Easy Dataset lets you convert your domain-specific knowledge into structured datasets that are fully compatible with OpenAI-format LLM APIs. This means you can leverage the power of fine-tuning to create truly specialized AI models.

Key Benefits: What Makes Easy Dataset a Game-Changer?

Intelligent Document Processing: Automatically split Markdown files into logical segments for efficient data handling.
Smart Question Generation: Extract relevant questions from your text segments, saving you countless hours of manual work.
Comprehensive Answer Generation: Generate detailed answers using LLM APIs, creating complete training examples.
Flexible Editing: Fine-tune your questions, answers, and datasets at any point in the process.
Multiple Export Formats: Export in Alpaca or ShareGPT formats as JSON or JSONL files for maximum compatibility.
Wide Model Support: Works seamlessly with all LLM APIs that follow the OpenAI format.
User-Friendly Interface: Enjoy a simple, intuitive interface designed for both technical and non-technical users.
Customizable System Prompts: Add custom prompts to guide model responses and tailor your datasets.

Get Started in Minutes: A Quick Start Guide

Ready to dive in? Here's how to get Easy Dataset up and running:

Download the Client: Ensure you have Node.js 18.x or higher and either pnpm (recommended) or npm installed.

Clone the Repository:

git clone https://github.com/ConardLi/easy-dataset.git
cd easy-dataset

Install Dependencies:
```
npm install
```
Start the Development Server:
```
npm run build
npm run start
```

Build with Local Dockerfile (Optional)

For containerized deployments:

Clone the Repository:

git clone https://github.com/ConardLi/easy-dataset.git
cd easy-dataset

Build the Docker Image:
```
docker build -t easy-dataset .
```

Run the Container:

docker run -d -p 1717:1717 -v {YOUR_LOCAL_DB_PATH}:/app/local-db --name easy-dataset easy-dataset

Replace {YOUR_LOCAL_DB_PATH} with the desired location for your local database.

Access the Application: Open your browser and go to http://localhost:1717.

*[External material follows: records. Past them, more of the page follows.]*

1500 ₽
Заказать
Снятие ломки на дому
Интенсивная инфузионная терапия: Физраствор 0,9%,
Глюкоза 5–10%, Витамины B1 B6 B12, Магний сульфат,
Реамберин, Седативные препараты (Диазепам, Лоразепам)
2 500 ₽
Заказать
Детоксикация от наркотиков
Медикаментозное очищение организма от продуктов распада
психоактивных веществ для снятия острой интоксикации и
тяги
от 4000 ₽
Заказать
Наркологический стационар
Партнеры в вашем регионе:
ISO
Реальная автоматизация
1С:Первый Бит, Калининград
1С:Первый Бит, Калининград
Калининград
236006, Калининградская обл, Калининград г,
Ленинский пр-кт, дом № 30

From Raw Text to Refined Datasets: Using Easy Dataset in 4 Steps

Easy Dataset simplifies the entire dataset creation workflow:

Create a Project:
- Click "Create Project" on the home page.
- Enter a name and description.
- Configure your LLM API settings.
Process Documents:
- Upload Markdown files in the "Text Split" section.
- Review and adjust the automatically split text segments.
Generate Questions:
- Navigate to the "Questions" section.
- Select segments to generate questions.
- Review, edit, and organize questions using tags.
Create Datasets:
- Go to the "Datasets" section.
- Select questions for your dataset.
- Generate and refine the answers using your configured LLM.
- Export your easy dataset in various formats for use in fine-tuning.

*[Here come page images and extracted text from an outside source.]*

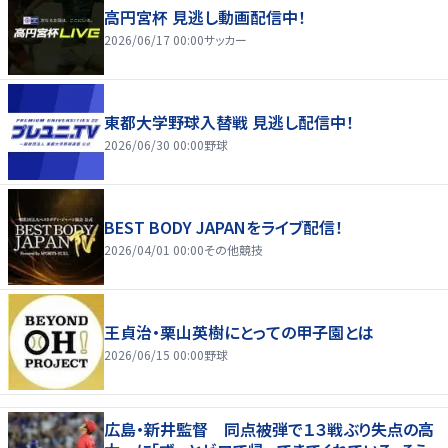
高円宮杯 見逃し動画配信中！
2026/06/17 00:00
サッカー
東都大学野球入替戦 見逃し配信中！
2026/06/30 00:00
野球
BEST BODY JAPANをライブ配信！
2026/04/01 00:00
その他競技
王貞治・栗山英樹にとっての甲子園とは
2026/06/15 00:00
野球
広島・新井監督 同点被弾で１３戦ぶり失点の高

Exporting Your Datasets: Ready for Fine-Tuning

Click the "Export" button in the Datasets section.
Choose your preferred format (Alpaca or ShareGPT) and file type (JSON or JSONL).
Add custom system prompts (optional).
Export your dataset and start fine-tuning your LLM! The flexibility of Easy Dataset extends to supporting custom system prompts, allowing fine-grained control over the AI's behavior.

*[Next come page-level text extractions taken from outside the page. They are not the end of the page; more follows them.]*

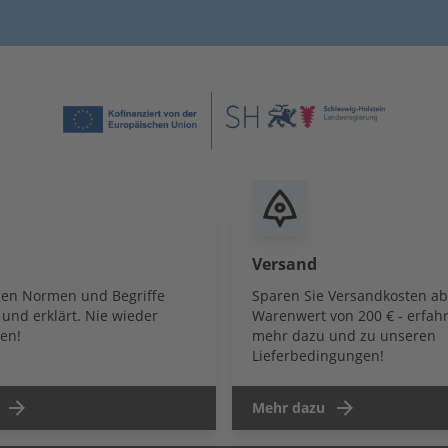
Versand
igen Normen und Begriffe
Sparen Sie Versandkosten a
und erklärt. Nie wieder
Warenwert von 200 € - erfahr
en!
mehr dazu und zu unseren
Lieferbedingungen!
Mehr dazu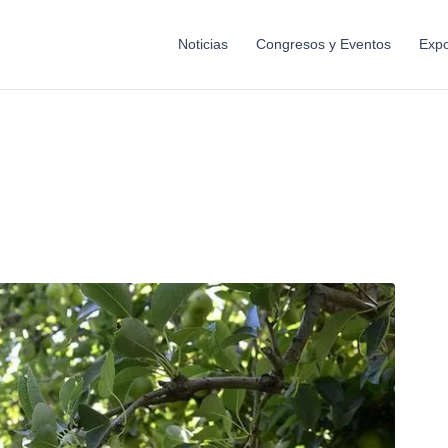
Noticias
Congresos y Eventos
Expo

Contribute to the Future of Easy Dataset

We encourage community contributions!

Fork the repository.
Create a new branch ( git checkout -b feature/amazing-feature).
Make your changes.
Commit your changes ( git commit -m 'Add some amazing feature').
Push to the branch ( git push origin feature/amazing-feature).
Open a Pull Request.

Remember to update tests and maintain code consistency.

License

This project is licensed under the Apache License 2.0. See the LICENSE file for details.